Mi pare infatti evidente che la situazione attuale è caratterizzata da due elementi.
Da un lato un attacco pesantissimo del governo Berlusconi e della Confindustria che si intreccia con una crisi economica e finanziaria del capitalismo che peggiora drammaticamente le condizioni di vita e di lavoro di milioni di persone e apre rischi concreti di guerra tra i poveri.
Dall'altra il consolidarsi di una forte reazione sociale che avviatasi sul terreno della scuola e del movimento studentesco si sta estendendo al complesso del mondo del lavoro. In questo quadro va sottolineata la decisiva azione della Cgil e l'importanza strategica dello sciopero generale del 12 dicembre proclamato da Cgil e sindacati di base.
Sono fermamente convinto che da questa crisi strutturale è possibile uscirne a sinistra solo in virtù dell'efficacia dei movimenti di massa. Appare infatti chiaro che i soggetti in campo sono il governo e i poteri forti da un lato e il movimento di massa dall'altro e che l'opposizione parlamentare è incapace di determinare un qualsivoglia sbocco politico alla crisi.

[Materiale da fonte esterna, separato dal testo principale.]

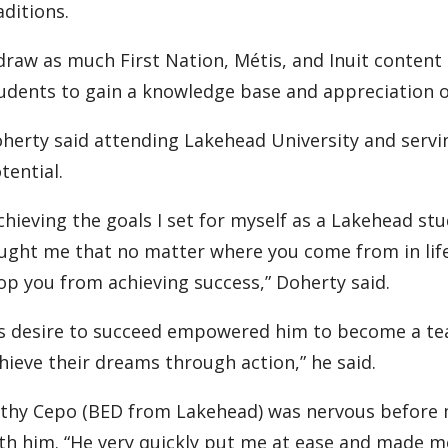
aditions.
 draw as much First Nation, Métis, and Inuit content
udents to gain a knowledge base and appreciation of
herty said attending Lakehead University and servi
tential.
chieving the goals I set for myself as a Lakehead s
ught me that no matter where you come from in life
op you from achieving success,” Doherty said.
s desire to succeed empowered him to become a tea
hieve their dreams through action,” he said.
thy Cepo (BED from Lakehead) was nervous before m
th him. “He very quickly put me at ease and made me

Le forze politiche che dirigiamo operano ognuna positivamente sul terreno della costruzione dell'opposizione ma è palese la difficoltà a raggiungere una massa critica sufficiente in grado di determinare un salto di qualità nell'organizzazione del conflitto e nella sua qualificazione.

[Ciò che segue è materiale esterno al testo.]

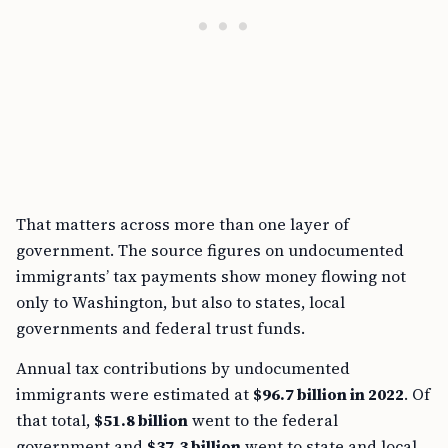
That matters across more than one layer of
government. The source figures on undocumented
immigrants’ tax payments show money flowing not
only to Washington, but also to states, local
governments and federal trust funds.
Annual tax contributions by undocumented
immigrants were estimated at
$96.7 billion in 2022
. Of
that total,
$51.8 billion
went to the federal
government and
$37.3 billion
went to state and local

Vi propongo quindi di costruire un coordinamento al fine di favorire la costruzione di una vasta opposizione di sinistra nel paese, con l'obiettivo immediato di favorire la piena riuscita dello sciopero generale del 12 dicembre, da realizzarsi attraverso la costruzione di comitati in ogni città e la definizione di una vera e propria campagna politica. So bene che la costruzione di un coordinamento tra le forze politiche non risolve i problemi che abbiamo dinnanzi, ma rappresenta a mio parere, dopo la positiva esperienza dell'11 ottobre, un punto di passaggio obbligato. Si tratta di porsi l'obiettivo della costruzione di un movimento politico di massa per l'alternativa, che partendo dall'opposizione al governo Berlusconi e a Confindustria si ponga l'obiettivo di una uscita da sinistra dalla crisi economica e finanziaria, cioè dalla crisi del neoliberismo.
La necessità di collocarsi all'altezza del livello dello scontro che si è aperto credo debba guidare la nostra azione e la nostra riflessione e auspico pertanto che la mia proposta trovi la vostra condivisione.